Nama ayahnya Abdullah Aidit, seorang buruh perkebunan tamatan sekolah HIS. Dipa Nusantara Aidit kelahiran Medan tanggal 30 Juni 1923.
Kemudian keluarganya pindah ke Belitung dan di sanalah ia menamatkan sekolah dasar. Saudaranya 4 dengan dia, semuanya lelaki: Basri, Sobron, Murad, dan D.N. Aidit.
Semuanya pengikut Marx dan Lenin hanya ada yang aktif ada yang tidak. Ibunya meninggal tatkala bung Aidit berumur 6 tahun.
Di Belitung ada tambang. Sering bung Aidit bersama teman-temannya masuk ke tambang sampai 200 m di bawah tanah.
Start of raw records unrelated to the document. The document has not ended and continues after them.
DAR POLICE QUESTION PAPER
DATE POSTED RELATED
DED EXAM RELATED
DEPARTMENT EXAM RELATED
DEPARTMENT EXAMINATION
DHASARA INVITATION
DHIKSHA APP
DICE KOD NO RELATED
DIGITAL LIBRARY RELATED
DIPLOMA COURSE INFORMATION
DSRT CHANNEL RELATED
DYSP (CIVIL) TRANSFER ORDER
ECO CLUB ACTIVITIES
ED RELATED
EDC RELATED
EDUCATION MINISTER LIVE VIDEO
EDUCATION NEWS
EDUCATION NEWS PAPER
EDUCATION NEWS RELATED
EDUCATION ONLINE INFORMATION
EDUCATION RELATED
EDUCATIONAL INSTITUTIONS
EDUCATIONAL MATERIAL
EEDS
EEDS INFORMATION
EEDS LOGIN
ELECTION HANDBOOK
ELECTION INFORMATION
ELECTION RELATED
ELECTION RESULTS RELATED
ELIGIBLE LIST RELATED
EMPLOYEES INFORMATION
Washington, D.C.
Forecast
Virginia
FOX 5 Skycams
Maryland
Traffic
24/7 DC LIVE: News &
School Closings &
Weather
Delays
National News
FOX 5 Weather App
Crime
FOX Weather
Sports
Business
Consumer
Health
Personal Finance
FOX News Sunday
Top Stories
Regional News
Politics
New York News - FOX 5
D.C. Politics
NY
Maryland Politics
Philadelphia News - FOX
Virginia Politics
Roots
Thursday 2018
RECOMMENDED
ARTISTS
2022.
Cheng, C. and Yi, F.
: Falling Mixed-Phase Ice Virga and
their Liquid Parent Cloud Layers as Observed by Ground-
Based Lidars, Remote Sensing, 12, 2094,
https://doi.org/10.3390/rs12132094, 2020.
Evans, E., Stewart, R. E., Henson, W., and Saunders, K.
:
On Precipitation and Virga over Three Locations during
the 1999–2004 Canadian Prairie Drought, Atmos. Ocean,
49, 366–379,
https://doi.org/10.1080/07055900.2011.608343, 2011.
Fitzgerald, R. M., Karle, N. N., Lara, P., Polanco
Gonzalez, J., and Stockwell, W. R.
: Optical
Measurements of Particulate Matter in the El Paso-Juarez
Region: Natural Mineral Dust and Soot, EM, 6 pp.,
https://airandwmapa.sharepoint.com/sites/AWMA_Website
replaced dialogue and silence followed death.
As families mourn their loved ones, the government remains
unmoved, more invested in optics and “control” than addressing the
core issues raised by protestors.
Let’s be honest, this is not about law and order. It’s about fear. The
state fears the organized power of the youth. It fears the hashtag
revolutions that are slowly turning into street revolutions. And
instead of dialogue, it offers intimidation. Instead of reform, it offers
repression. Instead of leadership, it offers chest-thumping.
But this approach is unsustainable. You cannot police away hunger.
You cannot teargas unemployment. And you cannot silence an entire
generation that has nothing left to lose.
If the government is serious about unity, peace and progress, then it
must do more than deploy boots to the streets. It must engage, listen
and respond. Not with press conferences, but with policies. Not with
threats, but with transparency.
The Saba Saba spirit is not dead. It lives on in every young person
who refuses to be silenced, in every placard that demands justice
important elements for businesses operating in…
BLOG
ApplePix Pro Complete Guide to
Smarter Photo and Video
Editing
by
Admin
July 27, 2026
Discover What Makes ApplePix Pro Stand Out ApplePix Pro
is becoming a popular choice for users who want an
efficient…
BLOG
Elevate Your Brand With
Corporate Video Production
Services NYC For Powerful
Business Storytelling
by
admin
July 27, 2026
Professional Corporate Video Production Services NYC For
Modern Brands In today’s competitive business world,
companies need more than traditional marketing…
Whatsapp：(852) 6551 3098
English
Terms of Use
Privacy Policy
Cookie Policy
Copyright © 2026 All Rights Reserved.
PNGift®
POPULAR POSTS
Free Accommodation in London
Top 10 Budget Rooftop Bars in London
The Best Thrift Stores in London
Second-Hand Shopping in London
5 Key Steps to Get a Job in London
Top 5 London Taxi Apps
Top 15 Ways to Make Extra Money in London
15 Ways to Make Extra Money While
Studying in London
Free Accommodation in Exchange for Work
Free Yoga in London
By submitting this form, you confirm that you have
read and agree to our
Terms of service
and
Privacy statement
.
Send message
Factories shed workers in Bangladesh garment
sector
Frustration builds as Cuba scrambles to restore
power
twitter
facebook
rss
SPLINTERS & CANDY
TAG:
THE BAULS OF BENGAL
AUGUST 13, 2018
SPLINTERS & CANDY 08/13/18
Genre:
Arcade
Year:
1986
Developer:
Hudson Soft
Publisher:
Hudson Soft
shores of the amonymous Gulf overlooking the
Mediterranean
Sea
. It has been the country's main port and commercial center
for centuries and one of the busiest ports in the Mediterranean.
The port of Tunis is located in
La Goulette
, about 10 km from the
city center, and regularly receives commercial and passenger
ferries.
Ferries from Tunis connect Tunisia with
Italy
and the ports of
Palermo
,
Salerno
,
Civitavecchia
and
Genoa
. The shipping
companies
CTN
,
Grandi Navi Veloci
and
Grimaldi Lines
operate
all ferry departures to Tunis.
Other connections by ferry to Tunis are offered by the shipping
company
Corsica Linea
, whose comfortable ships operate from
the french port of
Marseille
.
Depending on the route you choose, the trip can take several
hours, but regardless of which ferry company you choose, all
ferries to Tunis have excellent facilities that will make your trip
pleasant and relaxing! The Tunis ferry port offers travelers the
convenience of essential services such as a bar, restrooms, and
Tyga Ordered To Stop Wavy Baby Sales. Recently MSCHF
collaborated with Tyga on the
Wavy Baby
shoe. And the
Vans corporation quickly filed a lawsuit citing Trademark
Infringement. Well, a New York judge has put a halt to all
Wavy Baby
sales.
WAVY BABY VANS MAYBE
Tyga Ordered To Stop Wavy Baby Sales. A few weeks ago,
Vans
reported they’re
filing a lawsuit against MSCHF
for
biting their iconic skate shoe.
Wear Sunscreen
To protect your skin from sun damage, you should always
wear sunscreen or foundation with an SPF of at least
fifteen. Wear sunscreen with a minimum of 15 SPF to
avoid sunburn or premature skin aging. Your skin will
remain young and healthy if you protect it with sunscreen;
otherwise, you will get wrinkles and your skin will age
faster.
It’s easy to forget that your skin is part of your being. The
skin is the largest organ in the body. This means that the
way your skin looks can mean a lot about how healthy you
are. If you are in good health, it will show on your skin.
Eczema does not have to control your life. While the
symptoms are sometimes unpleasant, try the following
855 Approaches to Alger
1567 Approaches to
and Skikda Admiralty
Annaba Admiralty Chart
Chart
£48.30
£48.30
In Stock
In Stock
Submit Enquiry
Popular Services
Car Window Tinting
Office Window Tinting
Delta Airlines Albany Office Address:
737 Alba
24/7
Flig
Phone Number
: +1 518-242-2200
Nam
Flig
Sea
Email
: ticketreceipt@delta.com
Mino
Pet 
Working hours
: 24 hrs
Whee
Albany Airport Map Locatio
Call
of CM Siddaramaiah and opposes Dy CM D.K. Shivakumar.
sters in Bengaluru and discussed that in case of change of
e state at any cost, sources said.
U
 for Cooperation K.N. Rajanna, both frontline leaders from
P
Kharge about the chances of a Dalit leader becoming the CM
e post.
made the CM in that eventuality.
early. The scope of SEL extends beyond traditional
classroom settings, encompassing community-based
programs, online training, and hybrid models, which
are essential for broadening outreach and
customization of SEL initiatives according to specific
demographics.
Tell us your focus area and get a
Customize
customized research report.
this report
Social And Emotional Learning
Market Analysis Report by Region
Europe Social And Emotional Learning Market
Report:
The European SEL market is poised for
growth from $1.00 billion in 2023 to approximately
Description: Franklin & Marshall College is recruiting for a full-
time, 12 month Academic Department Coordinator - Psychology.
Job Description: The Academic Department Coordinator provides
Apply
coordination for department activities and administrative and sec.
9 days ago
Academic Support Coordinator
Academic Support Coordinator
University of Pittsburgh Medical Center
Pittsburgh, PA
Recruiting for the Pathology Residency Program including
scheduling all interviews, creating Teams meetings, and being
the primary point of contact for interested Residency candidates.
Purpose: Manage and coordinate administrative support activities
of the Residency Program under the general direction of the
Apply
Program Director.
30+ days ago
Kontras antara kehidupan buruh dan majikan berkesan padanya.
Begitu pula nasib yang dialami ayahnya. Sekalipun pendidikannya lebih tinggi, ia tetap buruh, sedangkan kepalanya, orang Belanda yang lulus sekolah dasar saja tidak, lagi tolol dalam pekerjaan.
Abdullah Aidit oleh anaknya dilukiskan sebagai seorang Muslim liberal. Liberal dalam arti membiarkan anak-anaknya memilih ideologi, lapangan hidup dan kawan hidup menurut kehendak mereka sendiri-sendiri.
Sekitar tahun 1937 bung Aidit tiba di Jakarta, masuk sekolah dagang sambil mengikuti kursus bahasa-bahasa asing. Karena biaya macet, tidak sampai tamat.
Malahan pernah ia bekerja sebagai pembuat lubang kancing pada tukang jahit. Katanya, ia pun suka sekali ke museum membaca buku-buku.
Ganyangannya buku-buku sosiologi dari penulis-penulis bukan Marxis, Adler, Vierkandt, Max Weber, Le Bon, Rolandhols, Kautzky, adalah beberapa nama yang ia sebutkan.
Pandangan mereka tak memuaskan hatinya. Berlainan halnya tatkala ia membaca buku Manifesto Komunis dan buku-buku Marx dan Lenin lainnya.
Penderitaan lenyap apabila kelas-kelas itu lenyap. Tetapi untuk meniadakan kelas-kelas itu, justru dibutuhkan kesadaran kelas untuk dipertentangkan menjadi “perang kelas”.
Baru pertama kali itu kami berhadapan muka dengan bung Aidit. Yang istimewa ketajaman matanya dan roman muka yang menunjukkan intelegensia tinggi.